Het slechte nieuws is dat de hoge inflatie betekent dat de centrale banken het monetaire beleid bij het ingaan van de conjuncturele neergang niet kunnen versoepelen zoals zij in het verleden hebben gedaan. Verwacht wordt dat de centrale banken hun beleid voorlopig blijven verkrappen, ook met oog op de maatregelen van overheden. Mochten regeringen immers te ver gaan bij hun pogingen om de pijn van de recessie te verzachten, dan kan dit een averechts effect hebben op de inflatie. In dat geval kan een nog hogere rente nodig zijn. Een slecht voorbeeld daarvan zagen bij het Britse mini-begrotingsdebacle in september. (Jan-Paul van de Kerke, Aline Schuiling, Bill Diviney)

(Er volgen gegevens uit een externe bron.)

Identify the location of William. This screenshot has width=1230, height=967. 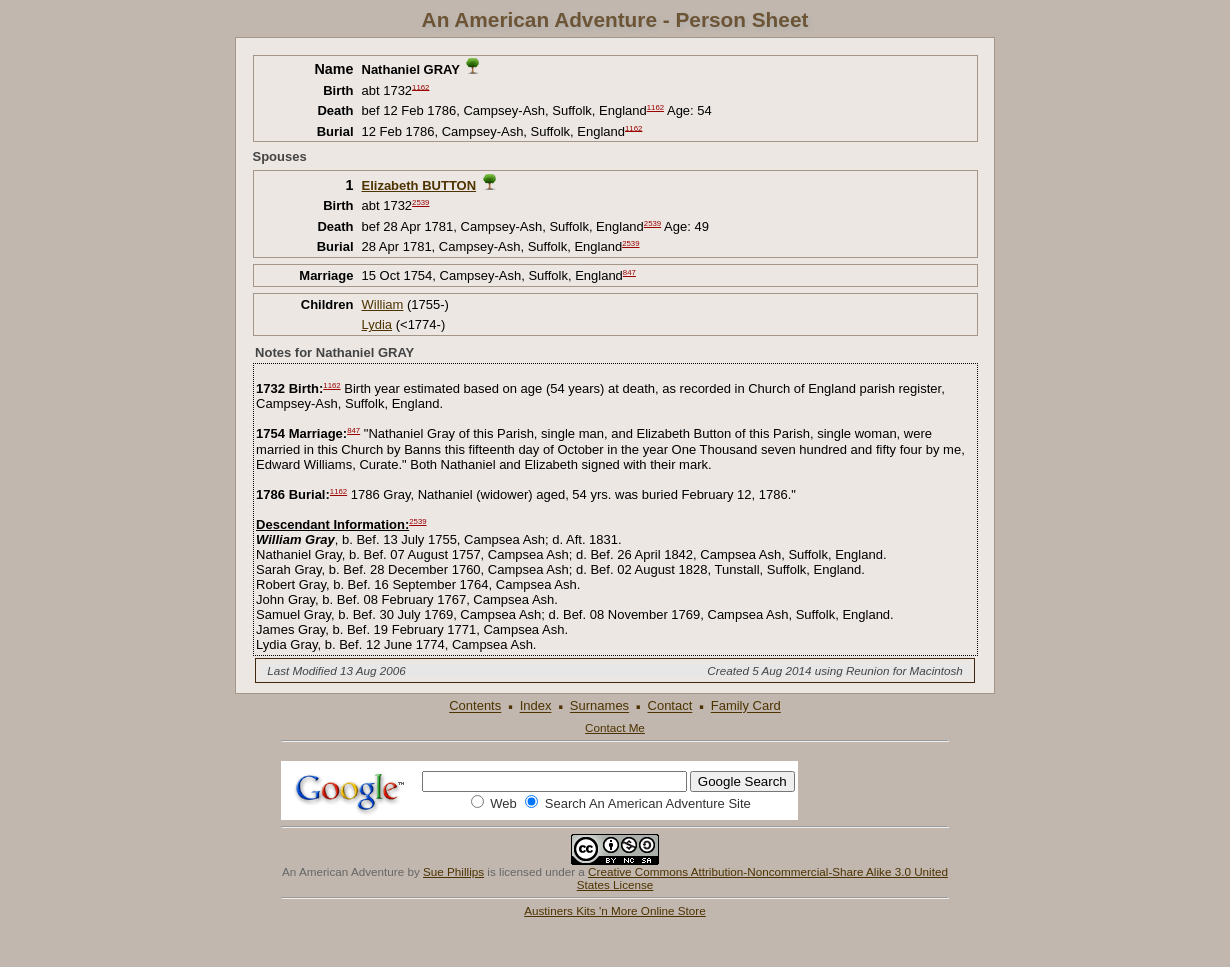
(383, 304).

3. Waarom zal de inflatie dalen, ook al blijven de energieprijzen hoog?
De inflatie in de ontwikkelde economieën is in 2022 in dezelfde richting geëvolueerd: hoger. Toch waren er grote verschillen tussen de landen, zoals te lezen in het kader op de volgende pagina. Vooruitblikkend op 2023 denken wij dat de wereldwijde tendens voor de inflatie in 2023 in alle ontwikkelde economieën dezelfde zal zijn: lager. Dit ondanks enkele inflatie-aanjagende factoren en de aanhoudende inflatieverschillen tussen landen.
Om te beginnen wordt de inflatie gemeten door de huidige prijs (of prijsindex) van een goed of dienst te vergelijken met de prijs van een jaar geleden. Dus zelfs als de energieprijzen op hun huidige hoge niveau blijven, zal de inflatie in de loop van volgend jaar sterk dalen. Hetzelfde zal naar verwachting gebeuren met de inflatie op voedselprijzen. In feite zijn de voedselgrondstoffenprijzen de afgelopen maanden sterk gedaald (zie onderstaande grafiek), hetgeen betekent dat de mondiale inflatie op voedselprijzen in de tweede helft van 2023 zelfs negatief zou kunnen worden.